> Exercise aim
Set down every entry again word for word, please, but skip the pictures.

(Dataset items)
- Opening Delimiter -

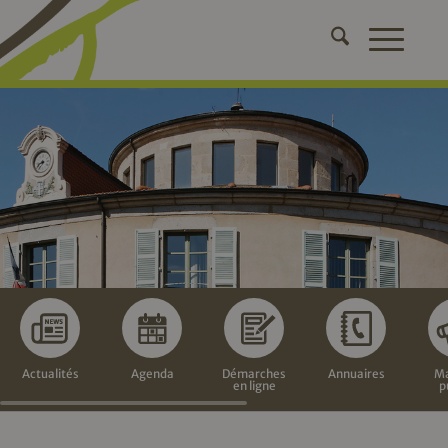
Actualités
Agenda
Démarches
Annuaires
Ma
en ligne
p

- Closing Delimiter -

> Answer space
Actualités
Agenda
Démarches
Annuaires
Ma
en ligne
p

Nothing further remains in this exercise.